A kaleidoscope of native corn varieties, plus colorful beans in a range of shades. (Photo: Lauren Rothman)

The idea for the Fería, now in its 11th year, was born as a response to this ecological crisis, which necessarily endangers the existence of small-scale traditional crops that are more time consuming to grow and less lucrative to sell, according to Girmey López Martínez, an agricultural engineer and promoter of traditional agriculture. Each year, the fair unites a diverse group of farmers who continue to grow traditional Oaxacan crops even in the face of the rising tide of big ag, sharing their products with the public in order to help maintain culinary familiarity with them, as well as saving seeds to exchange them with other farmers they meet at the fair in an additional effort to maintain agricultural diversity in the region.

“The aim of the fair is to strengthen and maintain the biodiversity of the region’s gardens, milpas, coffee plantations and cacao plantations,” said Martínez in an interview a few days after the most recent edition of the fair, which he helped fundraise. In addition to an increasing dependence on monocropping in Oaxaca, Martínez cited factors such as the growth of the local ranching industry and the explosion of unsustainable ecotourism practices as additional pressures that endanger agricultural diversity in the region. 

The display of husband-and-wife producers José Gregorio Justo and Reina Ramirez Ronquillo from the rainforested Chinantla region, which includes yucca root, fresh banana leaves, and chayote gourd. (Photo: Lauren Rothman)

For husband-and-wife producers José Gregorio Justo and Reina Ramirez Ronquillo from the rainforested Chinantla region of Oaxaca, continuing to grow the corn sown by their ancestors is of utmost importance. “We can’t lose the traditions we’ve had since the olden times,” Ronquillo said at the fair as she stood behind the couple’s abundant display of organically grown sugarcane, bananas, squashes, green beans, coffee, beans and several types of corn. “Where we live, lots of people are growing genetically modified corn. But we know that what we grow is better than that type of corn. And we’re taking care of the soil, too.”

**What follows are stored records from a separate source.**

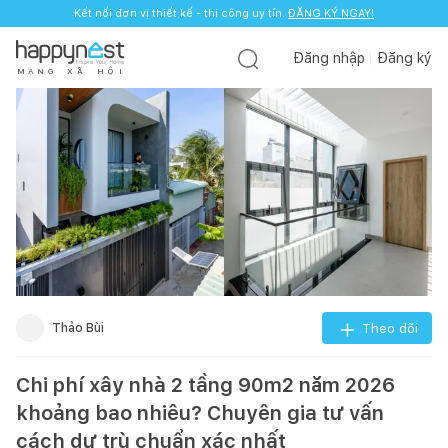
Kết nối đơn vị thiết kế - thi công uy tín.
ĐĂNG KÝ NGAY!
Đăng nhập
Đăng ký
M
Ạ
N
G
X
Ã
H
Ộ
I
Thảo Bùi
Theo dõi
Chi phí xây nhà 2 tầng 90m2 năm 2026
khoảng bao nhiêu? Chuyên gia tư vấn
cách dự trù chuẩn xác nhất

Accompanied at her display by her daughter-in-law, Ronquillo added that farming in the old way takes future generations into consideration, too. “We don’t buy anything at the store,” she said. “Everything we eat, we grow. Lots of mothers and fathers today are buying their children sodas and chips, and it’s pure poison. Our grandchildren eat boiled chayotes, bananas, yucca; we make a fresh infused water to drink and it’s much healthier.”

Nearby, Maria de Jesús Fuentes attended to her display of panela, or raw sugar-sweetened tostadas made from native corn and flavored with additional ingredients such as cacao and grated coconut. Fuentes had traveled from the Mandimbo community close to the Oaxacan coast and, in addition to her prepared products, had in tow a variety of young fruit trees ranging from jackfruit to starfruit to mango. She explains that part of her work is saving the seeds from different types of fruit, both to trade with other farmers as well as to grow into trees that she sells. 

“There are two major threats to criolla [native] seeds today,” said Fuentes. “One is the threat of all the GMO crops everyone is sowing. And the other is that the young people just don’t want to keep farming. Under both of these threats, species can go extinct. And that is why we save seeds.”

Women producers of Tlahuitoltepec, in the Sierra Mixe region, display corn (of course), plus prickly chayote and freshly fermented pulque drink, made from the tapped sap of the agave plant. (Photo: Lauren Rothman)

While many of the vendors adhere to organic practices, others continue to sow native crops but take advantage of the convenience offered by agrochemicals, such as one farmer from the mountainous La Cañada region who admitted to mixing commercial fertilizer in with goat manure. 

Overall, Martínez noted, the majority of the expositors left this year’s fair feeling delighted with the event and the opportunity to exchange products, seeds and ideas with other growers as well as with the Oaxacan public. “This is our second year participating, and we really enjoy being here,” said Ronquillo from the Chinantla region. “It makes us happy to be able to offer the products that we grow.”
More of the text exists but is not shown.